For three years, we have just made it. We have gone hungry, eating every second day during some periods, but we have not starved. But I have eyes. The watchful bird sees not only the fox, but notices the change in the other birds’ song. That’s another proverb Old Grema taught me. The farm further up the hillside, where the soil has more sand – last year they couldn’t produce enough. They had to eat their seed reserve and go to a rich relative to borrow when the time came to sow. The prices were very steep, and they had to sell their land to afford it. Now it’s even worse. The taxes go up every year. And when the day comes and we can’t pay, I shudder to think what will happen.

King Tarim is only a few years older than me. When he came to power, he was only eight. His father and grandfather were bad kings too, but his great grandfather, he was one of the greatest in our history, none other than Velad Carmaltami, Velad Hawk’s Bane.
Old Grema saw King Velad several times with her own eyes and told me that he was a good king because he was a raised as a commoner. His mother was a commoner too, the woman the Old King loved but could not marry, for fear of losing a very important political alliance. It was only when the King grew ill in his older days after a battle wound refused to heal properly, that it became known that had had produced an heir: Velad.

“Velad Carmaltami was a good king,” Old Grema would say, “because he knew what life is like for us little people. But his son, and his grandson, and his great grandson? With each generation they became more removed from our reality. That’s what happens when you grow up in a palace and food is served to you on plates of gold. Each son grew up in comfort, wanting for nothing. But with the child king, ah …”

Old Grema would pause, and then say: “Peace will be his doom.”
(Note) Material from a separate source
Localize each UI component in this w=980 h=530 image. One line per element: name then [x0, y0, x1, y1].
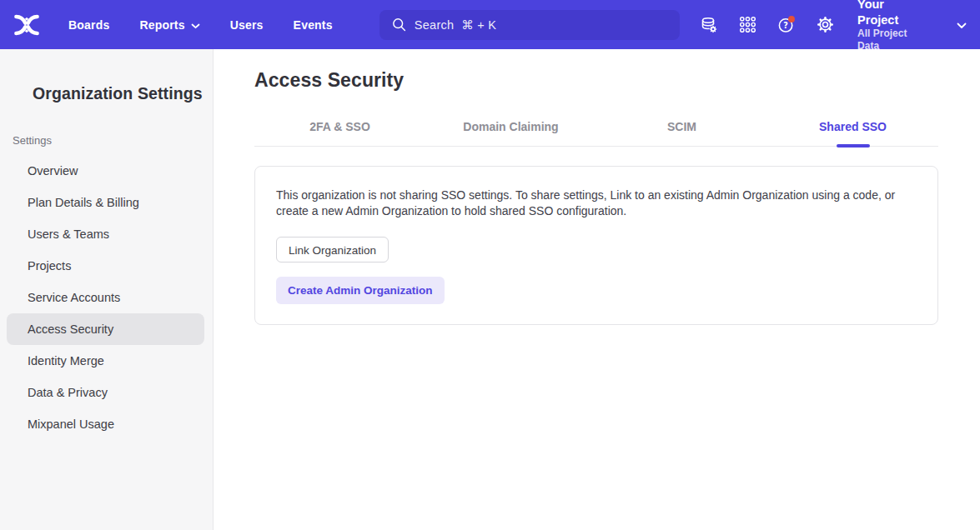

“The peace is a blessing from the heavens!” my father would growl, always quick to get angry if someone didn’t properly honour the sacrifice of his three sons who died in battle.

“Do you have any silver hairs?” Old Grema would reply, almost lazily. She trusted in the authority her legendary age gave her. “What do you know? When I was young, I did as you are now doing, you who listen to me. I listened to those with silver hair. And I learned. I learned that times of peace are only appreciated and guarded with wisdom by those who are aware of how costly it is. A soldier who survives the war will be grateful, like you are, my son.”

My father would grunt and look away.

“But a boy who grows up in times where there is no war will be arrogant,” Old Grema said. “That’s why the peace is the King’s doom.”

She was right. Even my father acknowledges that now, now that his own hair is turning silver and the knife of time has carved deep marks in his face. King Tarim, having grown up protected and comfortable and dressed in silks, hearing of pain and war only in the shape of stories, and constantly told he was the the bravest, strongest and most honourable man in the world, only wanted more.

Old Grema said it would start with the taxes. Then revolts and rebellions will follow, and then, a shift of some sort, for better or for worse.

“There might still yet be hope, but don’t be lazy or foolish. Silver hair is a crown rarely given to the undeserving.”

I am still only a young woman, but today as I combed through my hair with my fingers, I found my first grey hair strand. I held it in my hand like a treasure, until it was caught in the wind and disappeared.